On the evidence of the text at hand, cynics could be excused for suspecting MIT economist Thurow (Head to Head, 1992, etc.) has produced an election-year version of the liberal agenda rather than a systematic inquiry into free enterprise's prospects in a volatile post-Cold War era. Borrowing from the languages of both evolutionary biology and seismology, the author asserts that, in a history of ""punctuated equilibrium,"" the Global Village is muddling through a period of notable for the threat of convulsive change. He attributes this incipient instability to the simultaneous movement of five so-called tectonic plates: the passing of Communism; a shift to brainpower industries; a mobile, aging population; the globalization of business and trade; and the emergence of a brave new multipolar world without a dominant power. Thurow argues that these forces have already produced unfortunate outcomes, including lower wages, slower growth rates, and wrongheaded central banking policies that place a premium on containing inflation.
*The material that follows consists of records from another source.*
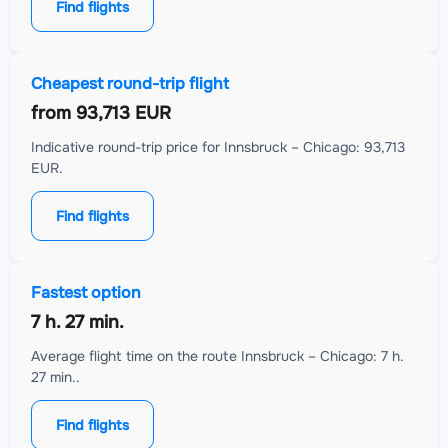
Find flights
Cheapest round-trip flight
from
93,713 EUR
Indicative round-trip price for Innsbruck – Chicago: 93,713
EUR.
Find flights
Fastest option
7 h. 27 min.
Average flight time on the route Innsbruck – Chicago: 7 h.
27 min..
Find flights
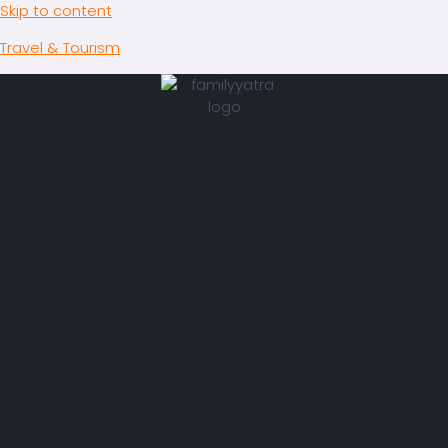
Skip to content
Travel & Tourism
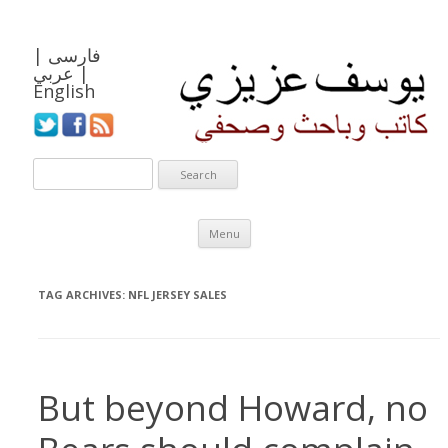
|
فارسی
عربي
|
English
Skip to content
Menu
TAG ARCHIVES:
NFL JERSEY SALES
But beyond Howard, no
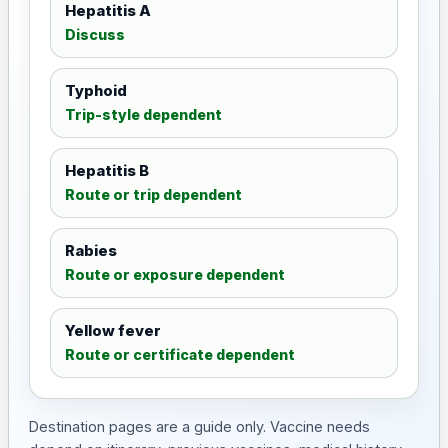
Hepatitis A
Discuss
Typhoid
Trip-style dependent
Hepatitis B
Route or trip dependent
Rabies
Route or exposure dependent
Yellow fever
Route or certificate dependent
Destination pages are a guide only. Vaccine needs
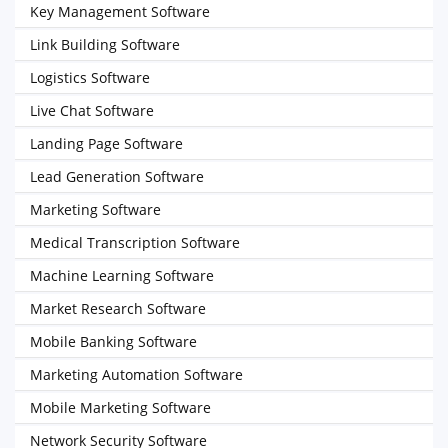
Key Management Software
Link Building Software
Logistics Software
Live Chat Software
Landing Page Software
Lead Generation Software
Marketing Software
Medical Transcription Software
Machine Learning Software
Market Research Software
Mobile Banking Software
Marketing Automation Software
Mobile Marketing Software
Network Security Software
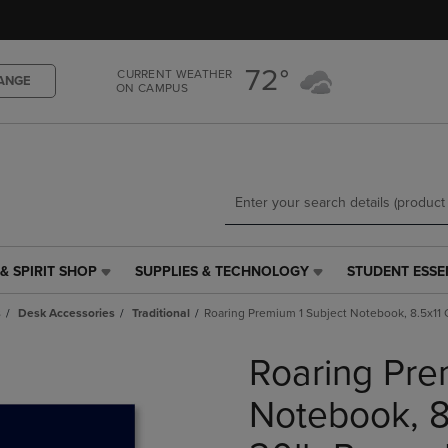
Skip
Skip
to
to
main
main
72°
content
navigation
CURRENT WEATHER
ANGE
ON CAMPUS
menu
& SPIRIT SHOP
SUPPLIES & TECHNOLOGY
STUDENT ESSE
SUPPLIES
STUDENT
&
ESSENTIALS
s
Desk Accessories
Traditional
Roaring Premium 1 Subject Notebook, 8.5x11 
TECHNOLOGY
LINK.
LINK.
PRESS
Roaring Pre
PRESS
ENTER
ENTER
TO
TO
NAVIGATE
Notebook, 8
NAVIGATE
TO
E
TO
PAGE,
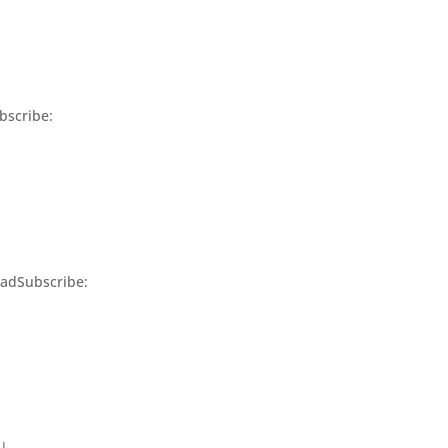
bscribe:
adSubscribe:
 |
Having set a somber scene, the author (who is forthright about his distrust of the market) offers a wealth of fundamentally statist proposals for saving US capitalism from the perceived problems of rampant inequality. Cases in point include massive government""investments"" in education, infrastructure, and R&D and incentives to encourage savings (at the expense of consumption). In offering his critical assessment of free enterprise's future, however, Thurow fails to address the reality that domestic venture capitalists have been funding record numbers of start-up firms while investors snapped up hundreds of initial public offerings, and corporate America became demonstrably more competitive in world markets. Nor does he take into account pension funds, the prime movers in global securities markets; the irony is that these institutions are managing retirement monies on behalf of the hired hands whose economic lot so concerns the author. A lively but partisan tract which fails to tell the whole story of what lies ahead for capitalism in the US and elsewhere.